I have a bit of background in Investment Banking but given the crisis period found it rather difficult to secure a job offer at the end. Anyhow, currently I am working in PwC Transaction Services. I was hoping you can shed some light on a move from Transaction Services to Private Equity. Is that realistic?
That’s difficult – easier to move into IB first, then PE. https://mergersandinquisitions.com/breaking-into-investment-banking-accountant/
So if PE is still what one truly wants to do, what skills and types of deals should he be focusing on. Do PE companies like to see a specific kind of deal experience…Is M&A still the preferred group for jumping to PE. Also, does being at a mid market company greatly hinder opportunities to break into PE and if one is still in his first year as an analyst is there any value in trying to move to a BB or elite boutique to have a better shot at tope PE firms?
M&A or LevFin are still preferred… you can still get in from a MM bank. BB or elite boutique is more helpful if you’re dead-set on the biggest PE firms in the world.
Great article. In fact your entire website is really helpful and educational. Although I’m a soph, have no previous finance experience, and am not an accounting/econ/etc. major I’ll be doing IBD SA at GS this summer, and I actually owe a lot to your advice!

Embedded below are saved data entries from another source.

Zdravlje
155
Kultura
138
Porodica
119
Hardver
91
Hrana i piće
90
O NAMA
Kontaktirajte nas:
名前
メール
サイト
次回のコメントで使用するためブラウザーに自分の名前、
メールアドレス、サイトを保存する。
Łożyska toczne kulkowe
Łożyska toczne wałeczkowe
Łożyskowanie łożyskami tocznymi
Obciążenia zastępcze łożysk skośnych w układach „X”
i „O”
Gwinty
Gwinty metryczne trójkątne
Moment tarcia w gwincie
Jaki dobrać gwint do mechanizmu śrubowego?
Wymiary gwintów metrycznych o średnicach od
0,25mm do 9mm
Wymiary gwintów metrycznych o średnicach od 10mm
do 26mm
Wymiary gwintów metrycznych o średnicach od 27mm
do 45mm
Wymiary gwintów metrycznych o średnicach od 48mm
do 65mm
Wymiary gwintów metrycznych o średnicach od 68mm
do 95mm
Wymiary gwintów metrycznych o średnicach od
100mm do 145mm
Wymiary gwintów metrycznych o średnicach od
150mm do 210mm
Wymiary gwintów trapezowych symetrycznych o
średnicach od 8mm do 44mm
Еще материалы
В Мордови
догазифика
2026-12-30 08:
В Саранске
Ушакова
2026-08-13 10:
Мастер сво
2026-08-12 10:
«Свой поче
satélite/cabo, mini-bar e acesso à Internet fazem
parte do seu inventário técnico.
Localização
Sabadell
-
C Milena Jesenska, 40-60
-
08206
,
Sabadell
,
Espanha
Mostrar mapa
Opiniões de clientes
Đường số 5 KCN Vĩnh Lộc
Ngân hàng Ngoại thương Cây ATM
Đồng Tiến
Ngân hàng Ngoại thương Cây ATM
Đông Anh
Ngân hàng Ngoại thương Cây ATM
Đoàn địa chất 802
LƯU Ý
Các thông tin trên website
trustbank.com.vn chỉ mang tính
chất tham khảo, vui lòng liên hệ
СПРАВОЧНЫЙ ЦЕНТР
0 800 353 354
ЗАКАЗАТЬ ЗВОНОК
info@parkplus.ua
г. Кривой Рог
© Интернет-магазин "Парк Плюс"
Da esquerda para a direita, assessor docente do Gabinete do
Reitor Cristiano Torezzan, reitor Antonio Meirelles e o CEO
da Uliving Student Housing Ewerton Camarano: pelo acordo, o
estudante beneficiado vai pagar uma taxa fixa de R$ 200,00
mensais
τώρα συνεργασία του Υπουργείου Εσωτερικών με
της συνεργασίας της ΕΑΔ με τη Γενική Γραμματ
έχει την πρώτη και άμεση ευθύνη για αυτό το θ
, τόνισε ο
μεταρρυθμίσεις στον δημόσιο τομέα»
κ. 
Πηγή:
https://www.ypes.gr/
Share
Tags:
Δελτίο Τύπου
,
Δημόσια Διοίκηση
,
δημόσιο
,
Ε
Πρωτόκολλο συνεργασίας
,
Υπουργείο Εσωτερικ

Right now I’m vaguely interested in PE, but the more immediate concern is GS’ conversion rate, which is apparently really low, right? Do you have any info on what soph SA-junior SA conversion may be?
No idea, sorry.
Given that almost everything on IB/PE/VC has been extensively covered ,i was hoping if you could also touch upon Corporate Banking. I have seen that in lots of banks they club it with IB and it is called the Corporate and Investment Banking group.
Thanks for the suggestion – will see what we can do but need willing volunteers first
This is a great article uncovering the myths behind PE. Good job!